10. When a host’s immune system overwhelms a virus there is recovery from symptoms. This may be a total recovery, leaving the body with the antibodies to prevent reinfection. Sometimes antibodies last a lifetime, other times only a few weeks or months.
11. Since the immune system is active only outside of cells, sometimes a virus can remain lurking inside cells for many years. For example, the chicken pox virus hides deep in the nervous system along the spinal cord until something triggers it to come out and then it causes shingles. Herpes viruses hide in nerve ending and come out from time to time causing cold sores. HIV virus can hide in brain cells. Other coronaviruses have not been hiders, but we do not yet know about this one. Most likely it does not, but that is a guess, not a fact.

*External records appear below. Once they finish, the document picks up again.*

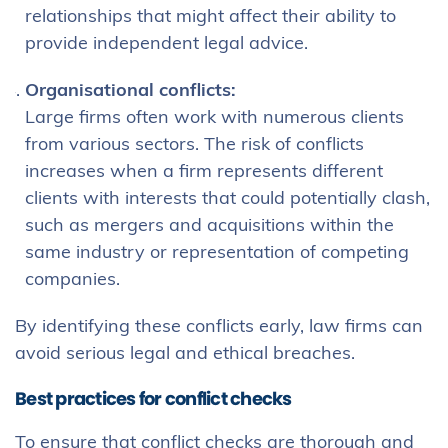
relationships that might affect their ability to
provide independent legal advice.
Organisational conflicts:
Large firms often work with numerous clients
from various sectors. The risk of conflicts
increases when a firm represents different
clients with interests that could potentially clash,
such as mergers and acquisitions within the
same industry or representation of competing
companies.
By identifying these conflicts early, law firms can
avoid serious legal and ethical breaches.
Best practices for conflict checks
To ensure that conflict checks are thorough and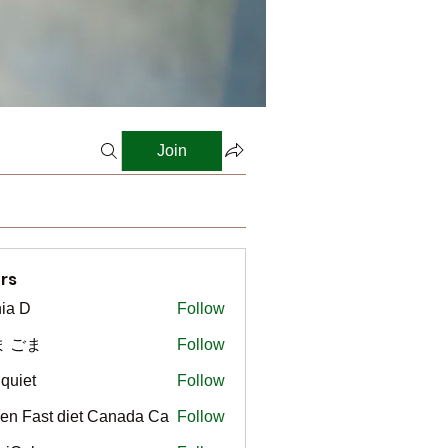
Join
rs
ia D
Follow
ま ごま
Follow
gquiet
Follow
t
en Fast diet Canada Ca
Follow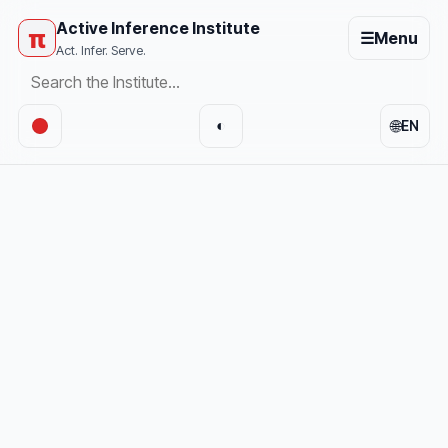
Active Inference Institute
π
☰
Menu
Act. Infer. Serve.
🌐
◐
EN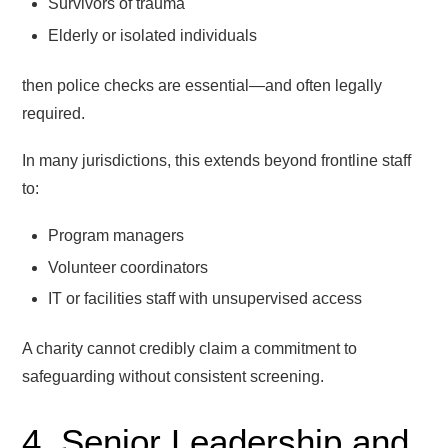
Survivors of trauma
Elderly or isolated individuals
then police checks are essential—and often legally
required.
In many jurisdictions, this extends beyond frontline staff
to:
Program managers
Volunteer coordinators
IT or facilities staff with unsupervised access
A charity cannot credibly claim a commitment to
safeguarding without consistent screening.
4. Senior Leadership and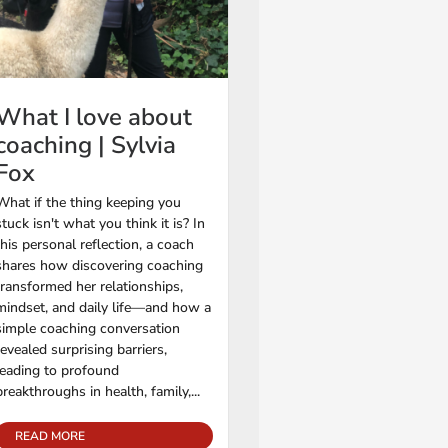
What I love about
coaching | Sylvia
Fox
What if the thing keeping you
stuck isn't what you think it is? In
this personal reflection, a coach
shares how discovering coaching
transformed her relationships,
mindset, and daily life—and how a
simple coaching conversation
revealed surprising barriers,
leading to profound
breakthroughs in health, family,...
READ MORE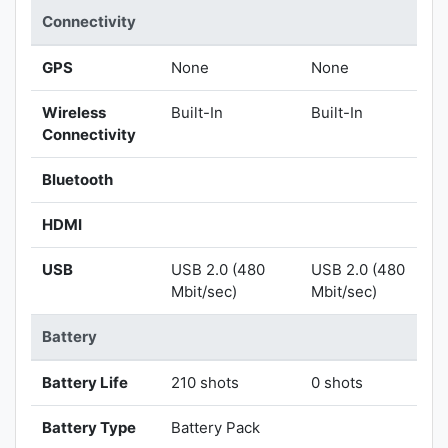
Connectivity
GPS
None
None
Wireless
Built-In
Built-In
Connectivity
Bluetooth
HDMI
USB
USB 2.0 (480
USB 2.0 (480
Mbit/sec)
Mbit/sec)
Battery
Battery Life
210 shots
0 shots
Battery Type
Battery Pack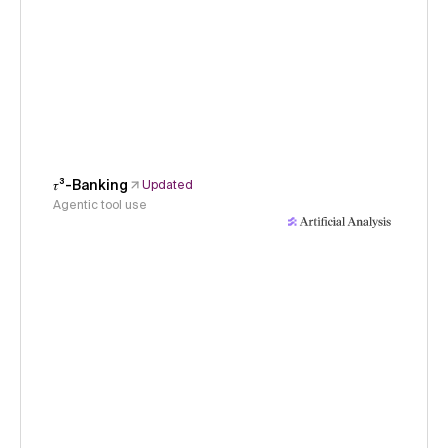
𝜏³-Banking
Updated
Agentic tool use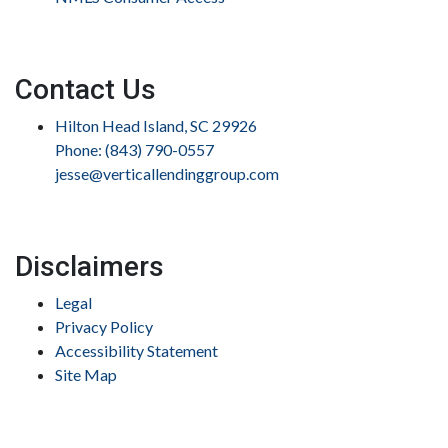
Contact Us
Hilton Head Island, SC 29926
Phone: (843) 790-0557
jesse@verticallendinggroup.com
Disclaimers
Legal
Privacy Policy
Accessibility Statement
Site Map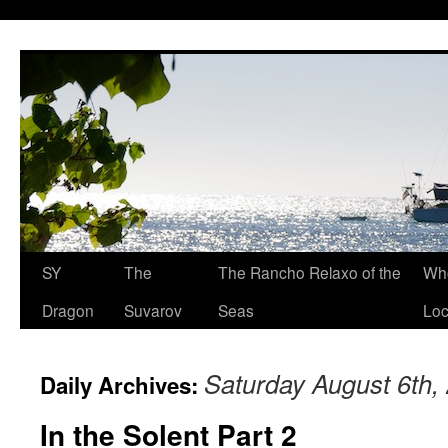
SY
The
The Rancho Relaxo of the
Who
Dragon
Suvarov
Seas
Loc
Saturday August 6th,
Daily Archives:
In the Solent Part 2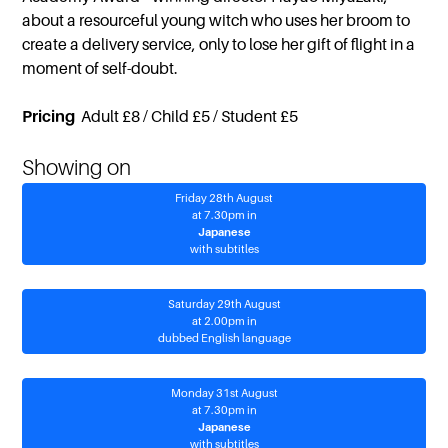
about a resourceful young witch who uses her broom to
create a delivery service, only to lose her gift of flight in a
moment of self-doubt.
Pricing
Adult £8 / Child £5 / Student £5
Showing on
Friday 28th August
at 7.30pm in
Japanese
with subtitles
Saturday 29th August
at 2.00pm in
dubbed English language
Monday 31st August
at 7.30pm in
Japanese
with subtitles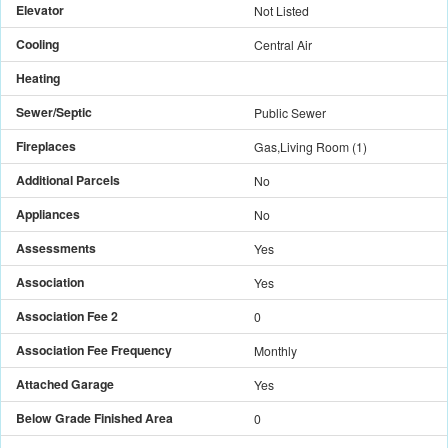
Elevator
Not Listed
Cooling
Central Air
Heating
Sewer/Septic
Public Sewer
Fireplaces
Gas,Living Room
(
1
)
Additional Parcels
No
Appliances
No
Assessments
Yes
Association
Yes
Association Fee 2
0
Association Fee Frequency
Monthly
Attached Garage
Yes
Below Grade Finished Area
0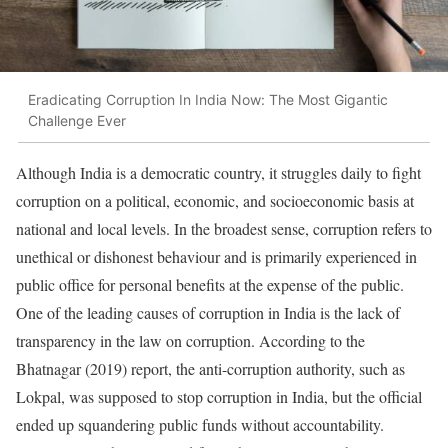
Eradicating Corruption In India Now: The Most Gigantic
Challenge Ever
Although India is a democratic country, it struggles daily to fight
corruption on a political, economic, and socioeconomic basis at
national and local levels. In the broadest sense, corruption refers to
unethical or dishonest behaviour and is primarily experienced in
public office for personal benefits at the expense of the public.
One of the leading causes of corruption in India is the lack of
transparency in the law on corruption. According to the
Bhatnagar (2019) report, the anti-corruption authority, such as
Lokpal, was supposed to stop corruption in India, but the official
ended up squandering public funds without accountability.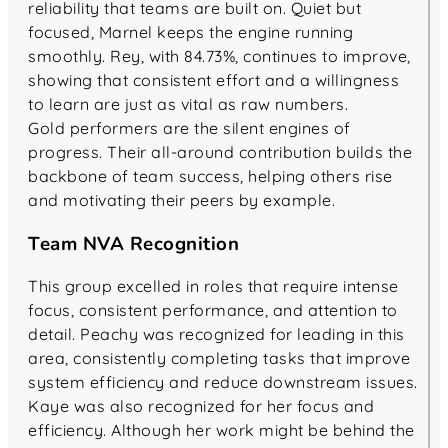
reliability that teams are built on. Quiet but
focused, Marnel keeps the engine running
smoothly. Rey, with 84.73%, continues to improve,
showing that consistent effort and a willingness
to learn are just as vital as raw numbers.
Gold performers are the silent engines of
progress. Their all-around contribution builds the
backbone of team success, helping others rise
and motivating their peers by example.
Team NVA Recognition
This group excelled in roles that require intense
focus, consistent performance, and attention to
detail. Peachy was recognized for leading in this
area, consistently completing tasks that improve
system efficiency and reduce downstream issues.
Kaye was also recognized for her focus and
efficiency. Although her work might be behind the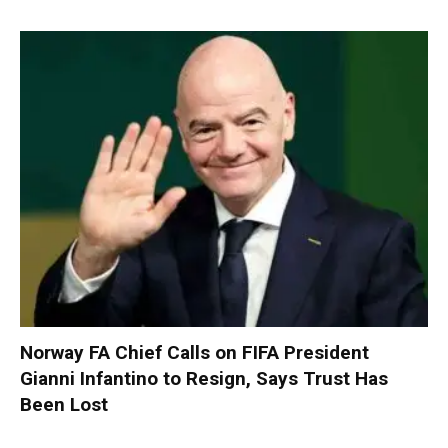
Norway FA Chief Calls on FIFA President
Gianni Infantino to Resign, Says Trust Has
Been Lost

12. Viruses always have a coating which surrounds its other chemicals. If a virus loses its coating the machine no longer works. Sometimes these coatings are easily destroyed by sunlight or drying or humidity. Other times they are very tough and can survive freezing, high heat or disinfectants. You may have heard that as Arctic and Antarctic ice is melting, we know some viruses are now being released into water that have been frozen for thousands of years. This worries scientists as humans and animals most likely have no immunity to these very old viruses. When we ask the question, “How long can a virus live on a surface?” what we really mean is “How long does it take the capsule or coating to be disrupted?” as viruses are not ever living.
13. Why might some medicines or chemicals work against viruses? Hydroxychloroquine is a medication which might work against a coronavirus. It changes the doorways on your cells so the virus cannot get inside the cell as effectively. However, it is a medicine that can be very toxic as we need those doorways for normal purposes. The medication is normally used against malaria which is caused by a protozoan. Protozoans are alive, like bacteria, but differ from bacteria in that they have a nucleus and other organelles such as tails whereas bacteria lack these things. Something that kills a virus in a test tube (in vitro) may not be able to be safely adapted to a medicine to put into your body.
14. You have to keep a virus out of you because once it is inside it will hijack your cells, make more copies of itself, kill the cells and make you miserable or even kill you. It is very hard to stop this process.
Know your enemy and stay safe. Good Luck all.